Figure 3. Individual alpha-band coherence profiles differ between groups and correlate with UPDRS. (A–C) Box plots summarizing the mean coherence values for each participant calculated over the frequency range of significant difference (both alpha-band, see Figure 2). Both rotation (A) and scaling (B), but not the difference between tasks (C), showed significantly (p < 0.05) larger values in the Parkinson's Disease group relative to controls. (D–F) Total UPDRS scores vs. mean coherence (as plotted above). The correlation between UPDRS scores and alpha-band coherence was strongest for the rotation task and statistically significant (D, rho = 0.058, p = 0.018, see Table 2). + symbols indicate outliers. ° symbols show the individual data from each participant, as summarized by the box plots. * symbols show individual data from each participant with PD.
Within the PD group, it is possible that coherence within the alpha-band covaries with symptom severity. We therefore tested the hypothesis of a non-zero correlation between coherence (as plotted in Figures 3A–C) and the total UPDRS score for each individual (Figures 3D–F and Table 2). Table 2 shows the Spearman correlation coefficients between coherence in the alpha-band and the total UPDRS score, as well as the two main subsections of the UPDRS score: the motor symptoms score (Part III), and the self-evaluation of daily activities (part II). The 95% confidence interval around each correlation value is shown as well. Moderate correlations were found for coherence within the rotation task but not the force scaling task or their difference. Overall, the correlation between intermuscular coherence and symptom severity was not restricted to (or strongest for) the motor-only portion of the scale (UPDRS III), suggesting a more general relationship with disease state.
Table 2. Spearman's correlation (rho) between mean coherence within the alpha-band, and patient symptom severities, as per the UPDRS, along with 95% confidence interval (CI) boundaries.

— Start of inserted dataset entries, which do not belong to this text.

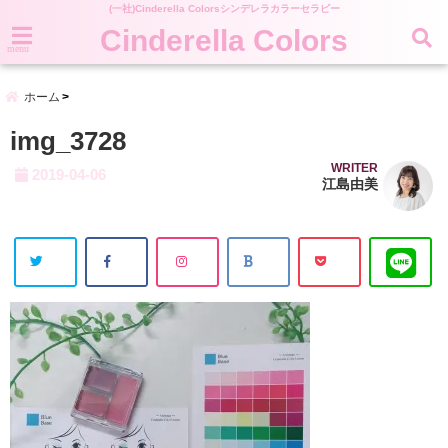
(一社)Cinderella Colorsシンデレラカラーセラピー
Cinderella Colors
menu
ホーム
img_3728
WRITER
2019-04-06
江島由美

To determine if the accuracy with which controls and participants with PD performed the visuo-motor tracking related to coherence metrics, we compared the standard deviation of rotation angle or pinch force (after removing the 0.1 Hz target frequency), separately across groups. Task performance did not differ across groups (p = 0.67 and p = 0.86, respectively). This implies that any changes in alpha-band neural drive did not substantially contribute to tracking error, and indeed, neither group showed a significant correlation between tracking performance and alpha-band coherence in either task.
Finally, we sought to determine if a single coherence index calculated for each individual could be used to discriminate between groups. For this analysis, we calculated the proportion of total coherence (2 to 80 Hz) falling within the alpha-band for each task/hand (the “alpha-ratio”). This is a simple way to reduce inter-subject sources of variability and focus on the contribution of alpha-band coherence to the overall shape of the coherence spectra. We confirmed that the alpha-ratio showed no group differences in laterality between hands (p = 0.41 and p = 0.8 for rotation and scaling tasks, respectively), and therefore averaged across hands to obtain a single ratio for each individual, per task. Figures 4A,B shows a clear separation between PD and control groups for the rotation (p < 0.001, Cohen's D = 1.96) and scaling task (p = 0.001, Cohen's D = 1.22). Since the purpose of this test was to determine the potential for coherence measures to discriminate between groups, we did not include an evaluation of the change in coherence between tasks, as there were no group differences in this measure. Instead, we averaged the alpha-ratio values obtained from the scaling and rotation tasks together (Figure 4C) to obtain a single, combined alpha-ratio per individual, which also differed significantly between groups (p < 0.001 Cohen's D = 1.84). We constructed Receiver Operating Characteristic Curves for the alpha-ratios derived for each task and their combination (Figures 4D–F). To quantify the overall discriminability, we calculated the area under the curve (AUC), which yielded values of 0.9, 0.84, and 0.96 for rotation, scaling, and their combination, respectively. These high values indicate that excellent separation between groups was possible in our study population, and that nearly all patients could be correctly classified, with practically no false positives (misclassified controls).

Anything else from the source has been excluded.